Quando diciamo aterosclerosi pensiamo all’ictus cerebrale, o l’infarto miocardico o l’arteriopatia periferica in persone anziane.
In realtà essi rappresentano solo l’evento finale di un processo complicato con diversi attori che portano ad alterazioni orientate verso lo stesso processo patologico di accumulo di lipidi ed infiammazione delle grandi arterie iniziato molti anni prima.
La stenosi >50% del vaso riduce il flusso sanguigno a valle, ma lesioni instabili possono rompersi causando trombosi locale o embolizzazione con infarto dei tessuti irrorati.
La lesione ha inizio con l’accumulo di lipidi (principalmente LDL-c) nella tonaca intima, che ossidandosi si trasformano e generano una risposta infiammatoria pari ad una reazione a corpo estraneo.
La flogosi innescata attira i monociti circolanti che escono dal circolo, fagocitano le LDL e diventano cellule schiumose, restando così intrappolati.

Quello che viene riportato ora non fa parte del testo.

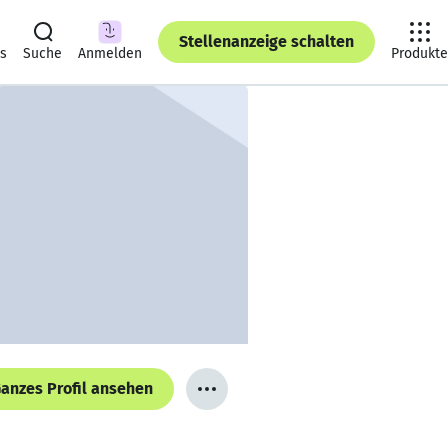
Stellenanzeige schalten
ts
Suche
Anmelden
Produkte
anzes Profil ansehen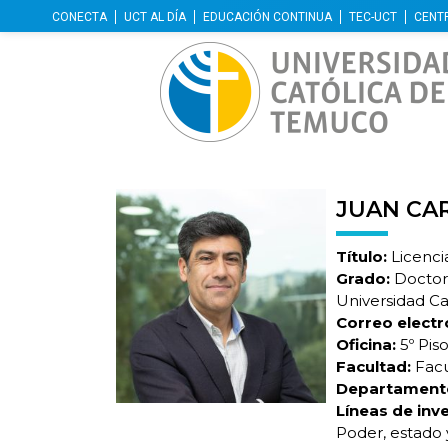
CONECTA
UCT AL DÍA
EDUCACIÓN CONTINUA
TEC-UCT
CENT
JUAN CA
Título:
Licencia
Grado:
Doctor e
Universidad Ca
Correo electr
Oficina:
5º Pis
Facultad:
Facu
Departament
Líneas de inv
Poder, estado 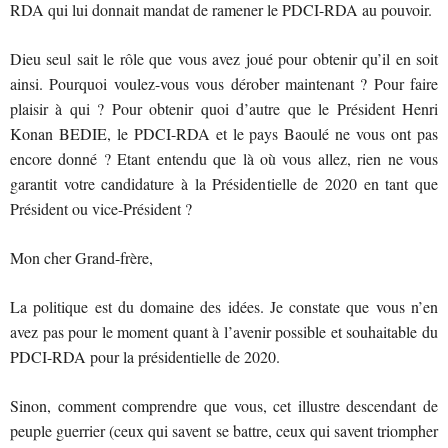
RDA qui lui donnait mandat de ramener le PDCI-RDA au pouvoir.
Dieu seul sait le rôle que vous avez joué pour obtenir qu’il en soit
ainsi. Pourquoi voulez-vous vous dérober maintenant ? Pour faire
plaisir à qui ? Pour obtenir quoi d’autre que le Président Henri
Konan BEDIE, le PDCI-RDA et le pays Baoulé ne vous ont pas
encore donné ? Etant entendu que là où vous allez, rien ne vous
garantit votre candidature à la Présidentielle de 2020 en tant que
Président ou vice-Président ?
Mon cher Grand-frère,
La politique est du domaine des idées. Je constate que vous n’en
avez pas pour le moment quant à l’avenir possible et souhaitable du
PDCI-RDA pour la présidentielle de 2020.
Sinon, comment comprendre que vous, cet illustre descendant de
peuple guerrier (ceux qui savent se battre, ceux qui savent triompher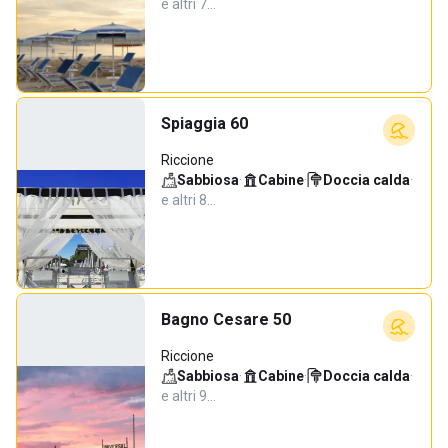
e altri 7…
Spiaggia 60
Riccione
Sabbiosa
·
Cabine
·
Doccia calda
·
e altri 8…
Bagno Cesare 50
Riccione
Sabbiosa
·
Cabine
·
Doccia calda
·
e altri 9…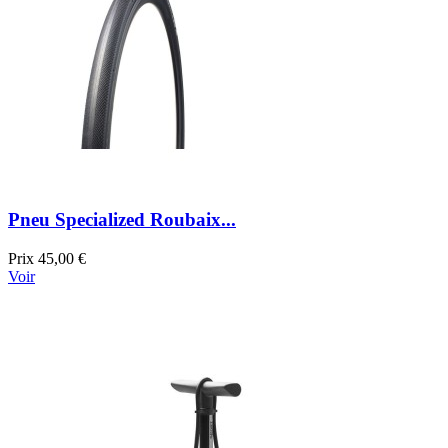
Pneu Specialized Roubaix...
Prix
45,00 €
Voir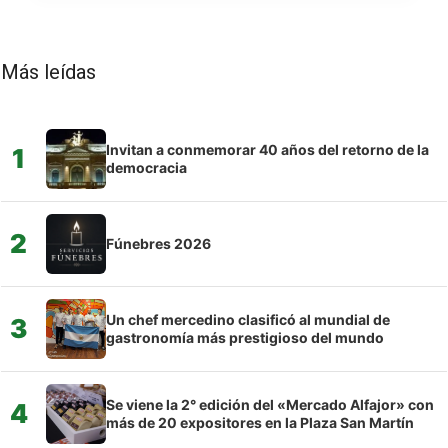
Más leídas
Invitan a conmemorar 40 años del retorno de la
1
democracia
2
Fúnebres 2026
Un chef mercedino clasificó al mundial de
3
gastronomía más prestigioso del mundo
Se viene la 2° edición del «Mercado Alfajor» con
4
más de 20 expositores en la Plaza San Martín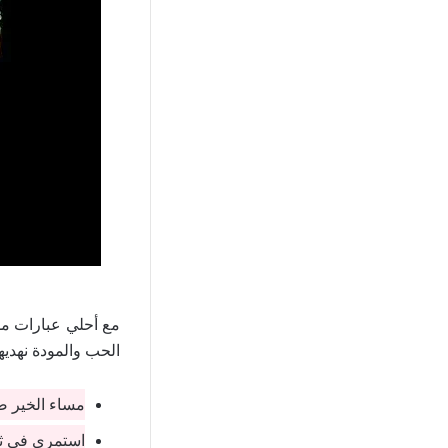
مع أحلي عبارات مسا
الحب والمودة نهديها
مساء الخير ص
استمري في ثقتك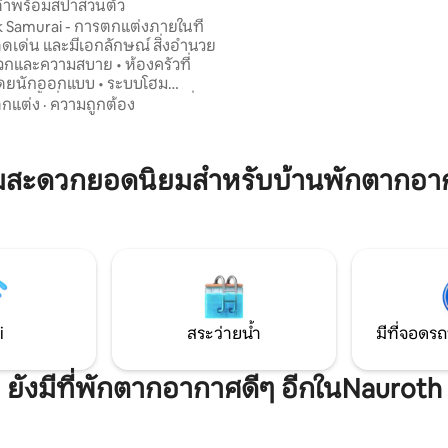
ดำพร้อมสปาส่วนตัว
ห้องใต้หลังคาด้านล่างเป็นรถเปิ
ck Samurai - การตกแต่งภายในที่
ห้องครัวขนาดใหญ่และบล็อกเหม
56 รีวิว
ด่น และมีเอกลักษณ์ สิ่งอำนวย
กิจกรรม มีตู้แช่ไวน์ 4xGas แล
ความสบาย • ห้องครัวที่
ยนักออกแบบ • ระบบโฮม
• ห้องน้ำที่ทันสมัย • ห้องนอนที่มี
กแต่ง
·
ความถูกต้อง
ซาวน่าและอ่างน้ำวน สิ่งอำนวย
กพิเศษ • จักรยานและสถานี
ามสะดวกยอดนิยมสำหรับบ้านพักตากอา
นไฟฟ้า (นอกที่พัก)• เกม ความ
ย • จุดชาร์จรถยนต์ไฟฟ้า
) • ที่จอดรถฟรี สถานที่แห่ง
ความเป็นส่วนตัว และการพักผ่อน
ษแห่งนี้มีสไตล์เป็นของตัวเองโดย
i
สระว่ายน้ำ
มีที่จอดรถ
ยังมีที่พักตากอากาศดีๆ อีกในNauroth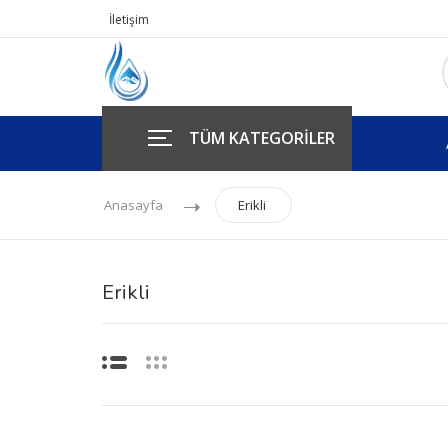
İletişim
TÜM KATEGORİLER
Anasayfa
Erikli
Erikli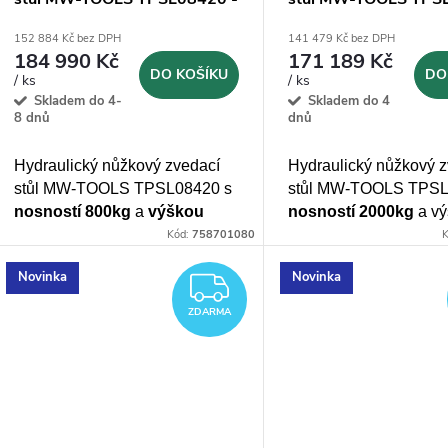
800kg, zdvih 4,2m
1000kg, zdvih 3m
152 884 Kč bez DPH
141 479 Kč bez DPH
184 990 Kč
171 189 Kč
DO KOŠÍKU
DO
/ ks
/ ks
Skladem do 4-
Skladem do 4
8 dnů
dnů
Hydraulický nůžkový zvedací
Hydraulický nůžkový 
stůl MW-TOOLS TPSL08420 s
stůl MW-TOOLS TPS
nosností 800kg
a
výškou
nosností 2000kg
a vý
zvedání až 4200mm
s ložnou
zvedání až 3000mm 
Kód:
758701080
K
plochou 1000x1700 mm
plochou 1000x1700
Novinka
Novinka
ZDARMA
ZDARMA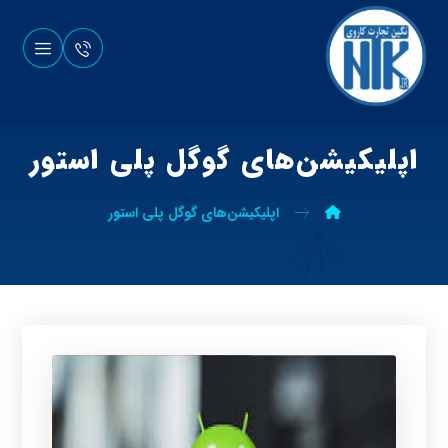
اپلیکیشن‌های گوگل پلی استور
اپلیکیشن‌های گوگل پلی استور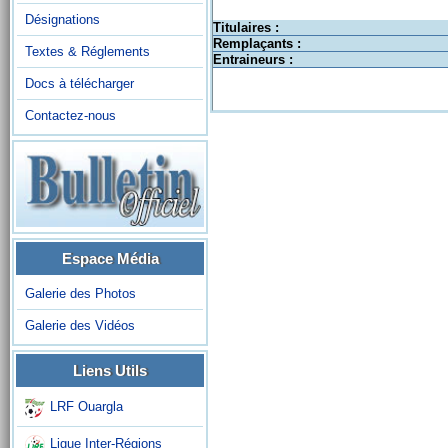
Désignations
Titulaires :
Remplaçants :
Textes & Réglements
Entraineurs :
Docs à télécharger
Contactez-nous
Espace Média
Galerie des Photos
Galerie des Vidéos
Liens Utils
LRF Ouargla
Ligue Inter-Régions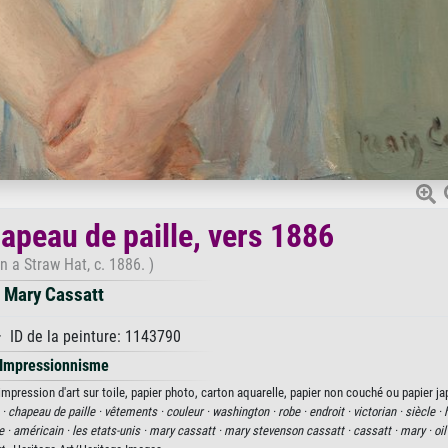
apeau de paille, vers 1886
in a Straw Hat, c. 1886. )
Mary Cassatt
· ID de la peinture: 1143790
Impressionnisme
impression d'art sur toile, papier photo, carton aquarelle, papier non couché ou papier ja
 ·
chapeau de paille ·
vêtements ·
couleur ·
washington ·
robe ·
endroit ·
victorian ·
siècle ·
e ·
américain ·
les etats-unis ·
mary cassatt ·
mary stevenson cassatt ·
cassatt ·
mary ·
oi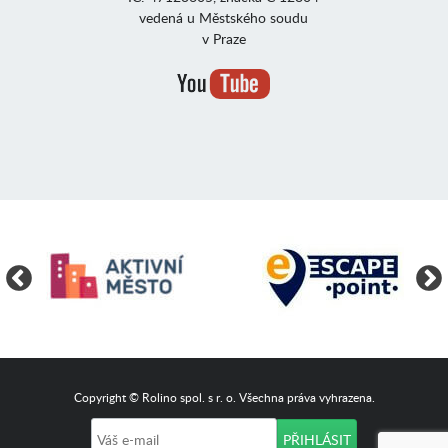
vedená u Městského soudu
v Praze
Copyright © Rolino spol. s r. o. Všechna práva vyhrazena.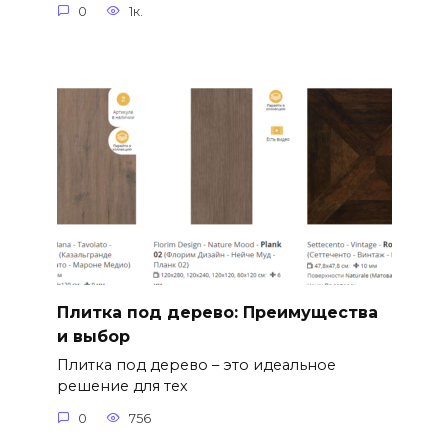
0
1к.
Плитка под дерево: Преимущества
и выбор
Плитка под дерево – это идеальное
решение для тех
0
756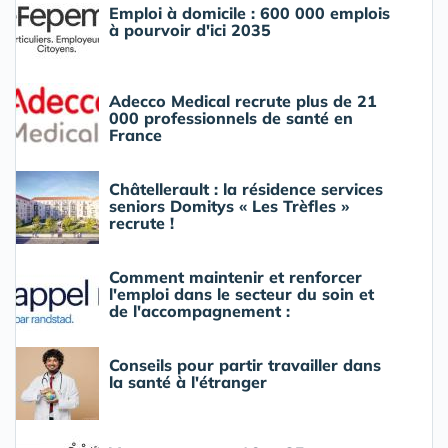
Emploi à domicile : 600 000 emplois
à pourvoir d'ici 2035
Adecco Medical recrute plus de 21
000 professionnels de santé en
France
Châtellerault : la résidence services
seniors Domitys « Les Trèfles »
recrute !
Comment maintenir et renforcer
l'emploi dans le secteur du soin et
de l'accompagnement :
Conseils pour partir travailler dans
la santé à l'étranger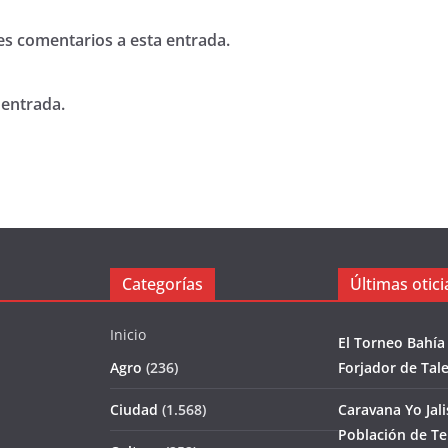
tes comentarios a esta entrada.
 entrada.
Categorías
Últimas otici
Inicio
El Torneo Bahía
Agro
(236)
Forjador de Tal
Ciudad
(1.568)
Caravana Yo Jal
Población de T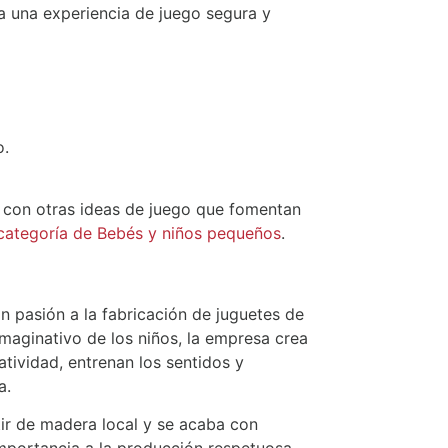
za una experiencia de juego segura y
o.
 con otras ideas de juego que fomentan
categoría de Bebés y niños pequeños
.
n pasión a la fabricación de juguetes de
imaginativo de los niños, la empresa crea
atividad, entrenan los sentidos y
a.
ir de madera local y se acaba con
importancia a la producción respetuosa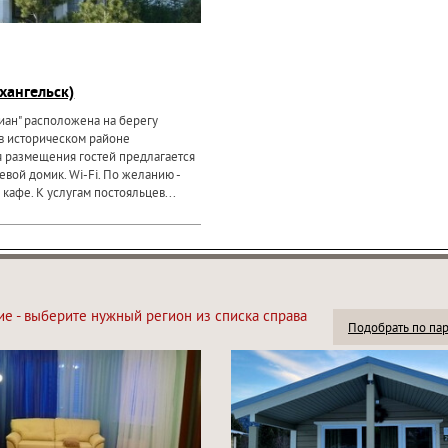
хангельск)
иан" расположена на берегу
в историческом районе
я размещения гостей предлагается
евой домик. Wi-Fi. По желанию -
кафе. К услугам постояльцев...
ие - выберите нужный регион из списка справа
Подобрать по па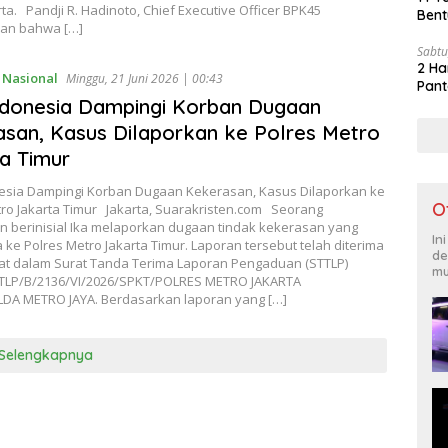
rta. Pandji R. Hadinoto, Chief Executive Officer BPK45
Bent
an bahwa […]
Sabtu
2 Ha
,
Nasional
Minggu, 21 Juni 2026 | 00:43
Pant
donesia Dampingi Korban Dugaan
san, Kasus Dilaporkan ke Polres Metro
a Timur
esia Dampingi Korban Dugaan Kekerasan, Kasus Dilaporkan ke
O
tro Jakarta Timur Jakarta, Suarakristen.com Seorang
 berinisial Ika melaporkan dugaan tindak kekerasan yang
In
 ke Polres Metro Jakarta Timur. Laporan tersebut telah diterima
de
tat dalam Surat Tanda Terima Laporan Pengaduan (STTLP)
mu
TLP/B/2136/VI/2026/SPKT/POLRES METRO JAKARTA
DA METRO JAYA. Berdasarkan laporan yang […]
Selengkapnya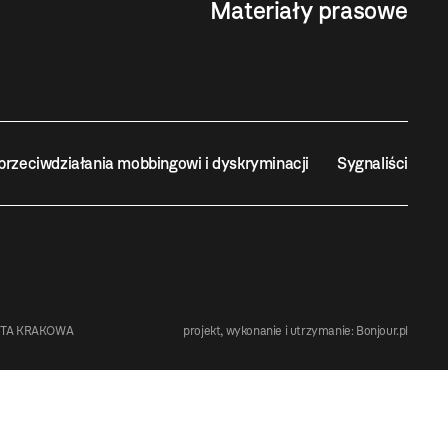
Materiały prasowe
przeciwdziałania mobbingowi i dyskryminacji
Sygnaliści
STA KRAKOWA
projekt, wykonanie i utrzymanie:
Bonjour.pl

Le cellule schiumose completano la loro esistenza in apoptosi, dando origine al cuore necrotico instabile.
Le cellule muscolari si attivano, aumentano e migrano per contenere focolaio infiammatorio, creando un cappuccio fibroso: una parte di esse si trasformano in macrofagi per supporto a, finendo per diventare esse stesse cellule schiumose. A poco serve il tentativo di calcificare la lesione da parte degli ostecondrociti.
Le cellule T cercano di contenere e concludere questo processo infimmatorio e attivano la produzione anticorpale da parte delle cellule B, ma così facendo trasformano l’aterosclerosi in processo infiammatorio cronico sistemico.
I macrofagi lavorano assiduamente per eliminare le cellule in apoptosi (efferocitosi), nel tentatativo di riportare la condizione alla normalità, ma con risultato parziale.
La vulnerabilità della lesione dipende più dalla composizione che dalle dimensioni della lesione. Un eccesso del lavoro dei macrofagi può minare l’integrità del cappuccio fibroso, ma l’eccesso di lipidi ossidati può attirare ed intrappolare i neutrofili circolanti ed attivare le proteasi.
Il fisiologico invecchiamento dell’organismo riduce le nostre difese (ridotta clearence della fisiologica senescenza cellulare, stato infiammatorio cronico di basso grado), ma è frequente lo sviluppo di cloni di monociti e neutrofili mutati che tendono ad essere più infiammatori.
I livelli plasmatici di LDL-c costituiscono il principale fattore di rischio per l'aterosclerosi.
Ipertensione, diabete, dieta, obesità, sedentarietà, insonnia, Inquinamento atmosferico, l’alterazione del microbiota intestinale, le infezioni batteriche e virali e il consumo di alcool sono in grado di aumentare l’aterosclerosi. Il fumo aumenta di due volte il rischio di malattia aterosclerotica.
Verso la medicina di precisione.
Attualmente il nostro approccio terapeutico volge alla correzione indiscreta di tutti i fattori di rischio, senza percezione se per quel determinato paziente un fattore sia particolarmente importante rispetto ad un altro.
L’approccio futuro sarà una medicina di precisione, in cui marker genetici potranno indicarci i pazienti maggiormente a suscettibili a questo o quel fattore di rischio aterogenetico, trattando in paziente molto tempo prima dello sviluppo di placche aterosclerotiche.